For some people making conversations is an ordeal.
However, Dr. Martin Antony, a Ryerson University psychology professor and leading expert on social anxiety and shyness, can help put those fears to rest with helpful tips to bring out that social butterfly out in all of us:
1. This sounds simple and is easy to do. Start by reaching out to someone at the party. Smile. Make eye contact. Be approachable and open to conversation.
2. Join an ongoing conversation at the social gathering. People often walk about, moving in and out of different conversations. See if you can join a group that is discussing a topic that interests you, or that you can tell a humorous anecdote about.

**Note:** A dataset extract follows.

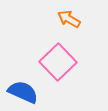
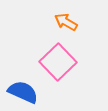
orange arrow: moved 3 px left, 3 px down
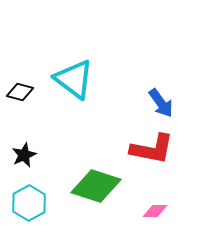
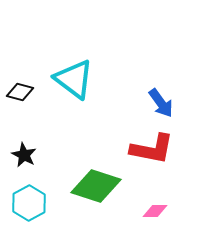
black star: rotated 20 degrees counterclockwise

3. Ask questions. Here's a chance for you to catch up with coworkers, friends or family members on what they have been involved with this past year and share some experiences of your own.
4. Be an active listener. Reflect back that you understand what the other person is saying and talk about an experience you've had or tell a story to keep the conversation rolling.
Quelling those "butterflies"
1. Don't assume that your anxious thoughts and predictions are necessarily true. Examine the evidence for your beliefs and do your best to think realistically. Ask yourself questions to challenge your anxious thoughts such as: "What is the likelihood that others will notice my anxiety?"
2. Avoiding fearful situations will only worsen your anxiety. If you're shy, talking to others will be hard at first, but will become easier over time if you keep trying to be social.
3. Trying to fight your anxiety at a party may make it worse. Just accept those uncomfortable feelings and try some of the other tips to banish those butterflies so you'll have a good time.
Office parties: advancement moves
1. Research the dress code before you go. Ask the organizer or someone who attended last year's party if you're not sure. When in doubt, it's best to stick to business attire.
2. Shake hands with your boss and other senior managers and wish them a happy holiday season. Make sure your manager sees you at the holiday party, and also remembers speaking to you. When it comes time for promotions, your boss is likely to pick a pleasant employee who seems happy to be working at the organization.
3. Office parties are also great opportunities to cultivate new relationships and network, but you'll need more than one conversation. Use the party as a starting point, and then follow up with colleagues later to arrange future get-togethers.
4. Before you leave, remember to say goodnight and thank you to the most senior staff member in attendance, the party organizer and your boss before leaving.